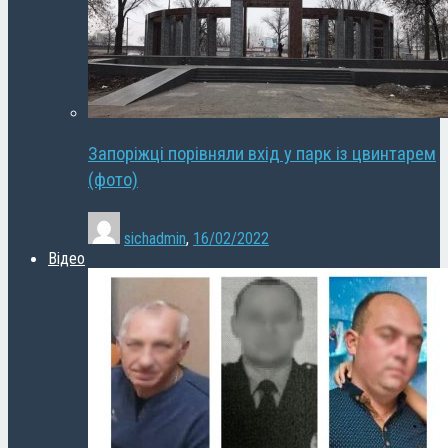
Запоріжці порівняли вхід у парк із цвинтарем
(фото)
sichadmin
,
16/02/2022
Відео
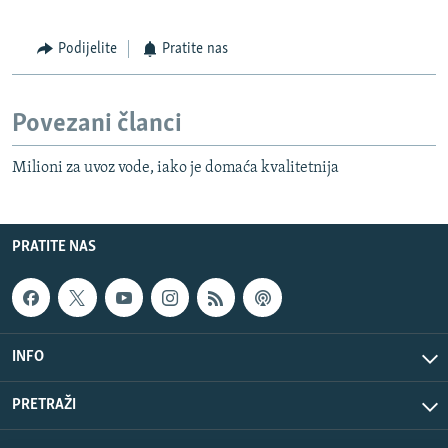
Podijelite
Pratite nas
Povezani članci
Milioni za uvoz vode, iako je domaća kvalitetnija
PRATITE NAS
INFO
PRETRAŽI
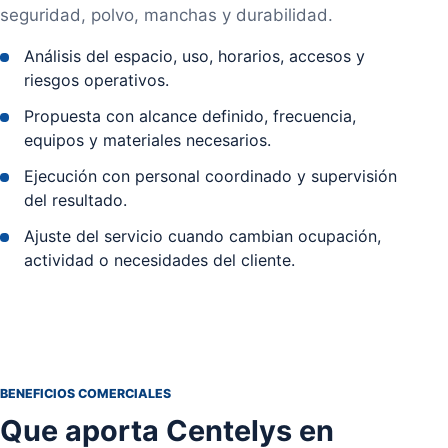
seguridad, polvo, manchas y durabilidad.
Análisis del espacio, uso, horarios, accesos y
riesgos operativos.
Propuesta con alcance definido, frecuencia,
equipos y materiales necesarios.
Ejecución con personal coordinado y supervisión
del resultado.
Ajuste del servicio cuando cambian ocupación,
actividad o necesidades del cliente.
BENEFICIOS COMERCIALES
Que aporta Centelys en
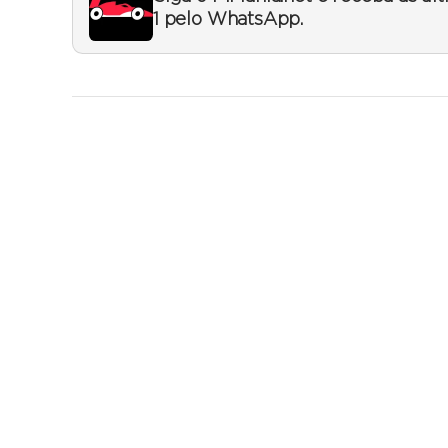
1 pelo WhatsApp.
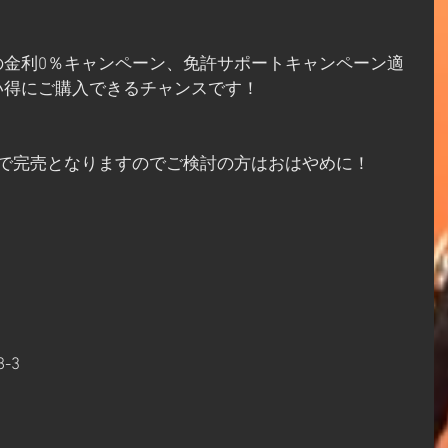
の金利0％キャンペーン、免許サポートキャンペーン適
い得にご購入できるチャンスです！
台で完売となりますのでご検討の方はおはやめに！
-3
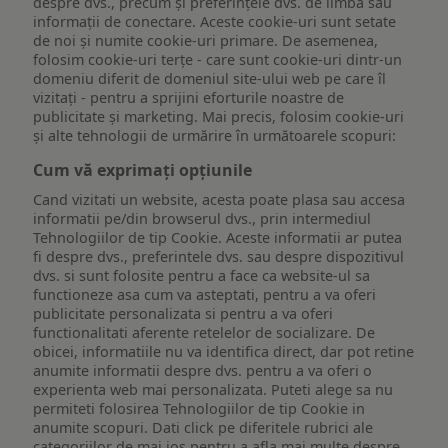
despre dvs., precum și preferințele dvs. de limbă sau
informații de conectare. Aceste cookie-uri sunt setate
de noi și numite cookie-uri primare. De asemenea,
folosim cookie-uri terțe - care sunt cookie-uri dintr-un
domeniu diferit de domeniul site-ului web pe care îl
vizitați - pentru a sprijini eforturile noastre de
publicitate și marketing. Mai precis, folosim cookie-uri
și alte tehnologii de urmărire în următoarele scopuri:
Cum vă exprimați opțiunile
Cand vizitati un website, acesta poate plasa sau accesa
informatii pe/din browserul dvs., prin intermediul
Tehnologiilor de tip Cookie. Aceste informatii ar putea
fi despre dvs., preferintele dvs. sau despre dispozitivul
dvs. si sunt folosite pentru a face ca website-ul sa
functioneze asa cum va asteptati, pentru a va oferi
publicitate personalizata si pentru a va oferi
functionalitati aferente retelelor de socializare. De
obicei, informatiile nu va identifica direct, dar pot retine
anumite informatii despre dvs. pentru a va oferi o
experienta web mai personalizata. Puteti alege sa nu
permiteti folosirea Tehnologiilor de tip Cookie in
anumite scopuri. Dati click pe diferitele rubrici ale
categoriilor de mai jos pentru a afla mai multe despre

» **AIM OF THE EXERCISE**: Set down the records above exactly, leaving out pictures.

» **SOLUTION TO THE PROBLEM**:
Запоріжці порівняли вхід у парк із цвинтарем
(фото)
sichadmin
,
16/02/2022
Відео
Podijelite
Pratite nas
Povezani članci
Milioni za uvoz vode, iako je domaća kvalitetnija
PRATITE NAS
INFO
PRETRAŽI
seguridad, polvo, manchas y durabilidad.
Análisis del espacio, uso, horarios, accesos y
riesgos operativos.
Propuesta con alcance definido, frecuencia,
equipos y materiales necesarios.
Ejecución con personal coordinado y supervisión
del resultado.
Ajuste del servicio cuando cambian ocupación,
actividad o necesidades del cliente.
BENEFICIOS COMERCIALES
Que aporta Centelys en
1 pelo WhatsApp.
の金利0％キャンペーン、免許サポートキャンペーン適
い得にご購入できるチャンスです！
台で完売となりますのでご検討の方はおはやめに！
-3
despre dvs., precum și preferințele dvs. de limbă sau
informații de conectare. Aceste cookie-uri sunt setate
de noi și numite cookie-uri primare. De asemenea,
folosim cookie-uri terțe - care sunt cookie-uri dintr-un
domeniu diferit de domeniul site-ului web pe care îl
vizitați - pentru a sprijini eforturile noastre de
publicitate și marketing. Mai precis, folosim cookie-uri
și alte tehnologii de urmărire în următoarele scopuri:
Cum vă exprimați opțiunile
Cand vizitati un website, acesta poate plasa sau accesa
informatii pe/din browserul dvs., prin intermediul
Tehnologiilor de tip Cookie. Aceste informatii ar putea
fi despre dvs., preferintele dvs. sau despre dispozitivul
dvs. si sunt folosite pentru a face ca website-ul sa
functioneze asa cum va asteptati, pentru a va oferi
publicitate personalizata si pentru a va oferi
functionalitati aferente retelelor de socializare. De
obicei, informatiile nu va identifica direct, dar pot retine
anumite informatii despre dvs. pentru a va oferi o
experienta web mai personalizata. Puteti alege sa nu
permiteti folosirea Tehnologiilor de tip Cookie in
anumite scopuri. Dati click pe diferitele rubrici ale
categoriilor de mai jos pentru a afla mai multe despre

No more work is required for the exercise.